## Given information
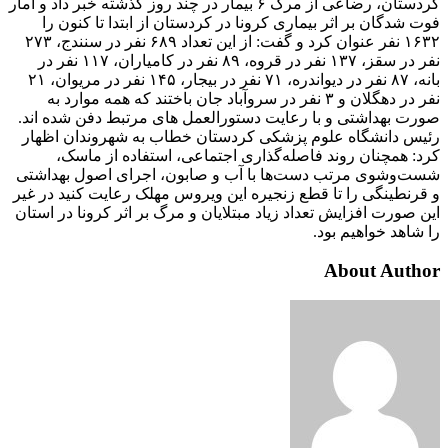
کردستان، رضاعی از مرگ ۶ بیمار در چند روز گذشته خبر داد و آمار
فوت شدگان بر اثر بیماری کرونا در کردستان از ابتدا تا کنون را
۱۶۳۲ نفر عنوان کرد و گفت: از این تعداد ۶۸۹ نفر در سنندج، ۲۷۳
نفر در سقز، ۱۳۷ نفر در قروه، ۸۹ نفر در کامیاران، ۱۱۷ نفر در
بانه، ۸۷ نفر در دیواندره، ۷۱ نفر در بیجار، ۱۴۵ نفر در مریوان، ۲۱
نفر در دهگلان و ۳ نفر در سروآباد جان ‌باختند که همه موارد به
صورت بهداشتی و با رعایت دستورالعمل های مرتبط دفن شده ‌اند.
رئیس دانشگاه علوم پزشکی کردستان خطاب به شهروندان اظهار
کرد: همچنان روند فاصله‌گذاری اجتماعی، استفاده از ماسک،
شست‌وشوی مرتب دست‌ها با آب و صابون، اجرای اصول بهداشتی
و قرنطینگی را تا قطع زنجیره این ویروس مهلک رعایت کنید در غیر
این صورت افزایش تعداد زیاد مبتلایان و مرگ بر اثر کرونا در استان
را شاهد خواهیم بود.
About Author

## What you will do
Provide every line from the material that contains the word "صورت".

## Written solution
صورت بهداشتی و با رعایت دستورالعمل های مرتبط دفن شده ‌اند.
این صورت افزایش تعداد زیاد مبتلایان و مرگ بر اثر کرونا در استان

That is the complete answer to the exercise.